Millions of elderly Britons without smartphones unable to use app

Millions of elderly Britons without smartphones ‘risk becoming second-class citizens’ because they can’t use NHS coronavirus tracing app, campaigners warn

  • Ministers will this week set out the details of how the new contact-tracing app
  • Campaigners representing older people last warned they may be excluded
  • Ministers have been asked to look at alternatives including bracelets
  • Here’s how to help people impacted by Covid-19

Millions of Britons without smartphones risk being treated as second-class citizens because they won’t be able to use an app to limit the spread of coronavirus, campaigners warn. 

Ministers will this week set out the details of how the new contact-tracing app will be deployed nationwide as part of their ‘test, track and trace’ strategy. 

But campaigners representing older people last night urged the Government to take steps to include those without the latest technology. 

Britons will be encouraged to download the NHS app, currently being tested on the Isle of Wight, when it is launched across the country within the next fortnight. 

Britons will be encouraged to download the NHS contact tracing app, currently being tested on the Isle of Wight, when it is launched across the country within the next fortnight

It uses Bluetooth to detect when a person’s phone has been near another owned by someone reporting symptoms of coronavirus, and sends a notification to the user. 

Those without smartphones will be able to benefit from the army of 18,000 contact tracers who will manually gather information about the places infected people have visited and anyone they have been in contact with. 

But ministers have been asked to look at the possibility of giving those without smartphones simple Bluetooth-enabled bracelets, which other countries including Germany have been developing, so they can benefit from the new technology. 

Figures from Ofcom show that while 80 per cent of adults owned a smartphone in 2018, the figure dropped to 47 per cent of 65 to 74-year-olds, and 26 per cent of over-75s. 

Caroline Abrahams, charity director at Age UK, said: ‘Any new technology that may help tackle the outbreak is welcomed by us, but we must ensure that no one is disadvantaged or locked out of services simply because they don’t have a smartphone. 

‘We hope [the Government] will find a way to develop the app so that the millions of people without smartphones can participate too, to avoid them being treated like second-class citizens.’ 

Dame Esther Rantzen, who founded the Silver Line helpline for older people, added: ‘A lot of us now rely on Facetime or Whats­App to stay in touch with friends and family, but many of our callers are not comfortable with mobile phones or the internet and that is a concern.’ 

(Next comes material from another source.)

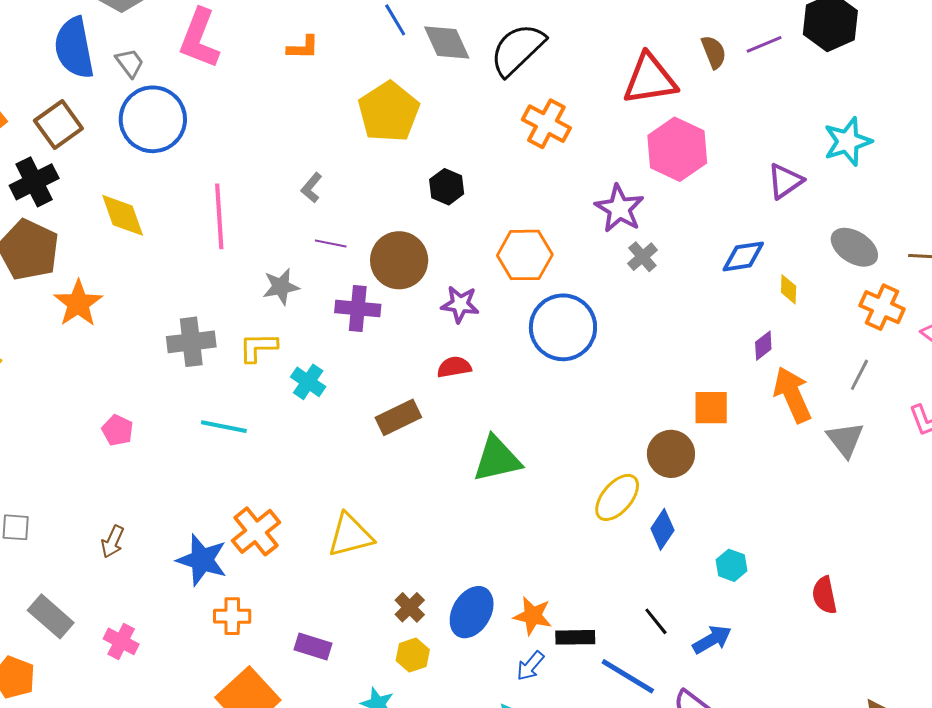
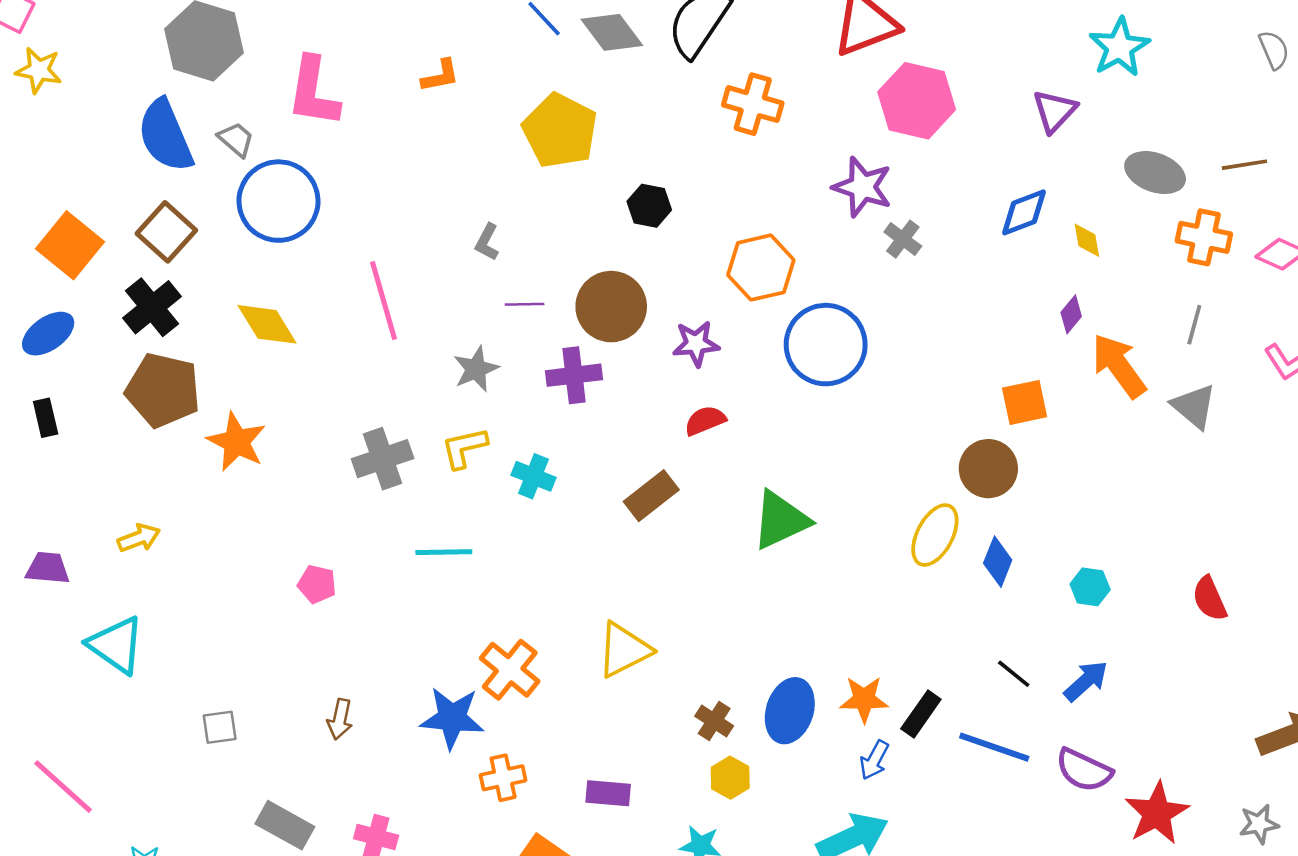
black rectangle: (575, 637) -> (921, 714), turned -42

During the pilot, users have complained that they have been unable to use the app on some new Huawei phones as well as some older smartphones

Dame Esther agreed that Bluetooth-enabled bracelets could be a solution. 

She said: ‘A lot of older people already do wear a special pendant if they live alone in case they fall or get into some sort of problem, so they can ask for help.’ 

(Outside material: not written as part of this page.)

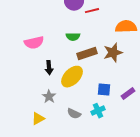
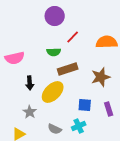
red line: (92, 11) -> (73, 37), moved, turned -32
brown star: (113, 53) -> (101, 77), moved
purple rectangle: (128, 94) -> (109, 109), turned -72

Bob Seely, the Tory MP for the Isle of Wight, said: ‘On the island, about two thirds of people who can download the app have done so, which is a massive figure and absolutely enables us to begin work suppressing the virus here.’ 

He said people without smartphones had been able to benefit from manual contact tracing. 

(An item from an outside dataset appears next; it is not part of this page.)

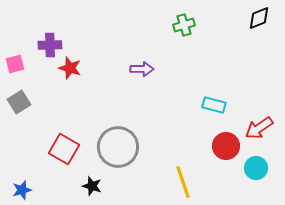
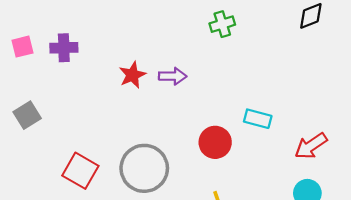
pink square: (15, 64) -> (22, 47), moved
red star: (70, 68) -> (132, 75), moved, turned 30
red circle: (226, 146) -> (215, 142), moved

During the pilot, users have complained that they have been unable to use the app on some new Huawei phones as well as some older smartphones. 

Cabinet Office Minister Michael Gove yesterday said the Government had recruited 17,200 contact tracers for its test, track and trace programme. 

Mr Gove told Sky News’s Sophy Ridge on Sunday that officials were on course to achieve their target of 18,000 this week, adding that the programme would be running by the end of the month. 

Hours later, it was claimed that the hiring drive had been paused due to problems with the NHS app. 

In an email published by The Guardian, recruitment firm HR Go told contact tracing applicants: ‘Unfortunately earlier today the roles were put on hold. 

This is due to a delay in the launch of the ‘Track and Trace’ app itself while the government considers an alternative app.’ 

A spokesman for the Department of Healthand Social Care said the email was ‘wrong’ and ‘could cause confusion’. 

They stressed that recruitment for both online and phone-based contact-tracing services was continuing ‘at pace’. 

HR Go confirmed it had sent the email but added: ‘What has been said is a miscommunication and false.’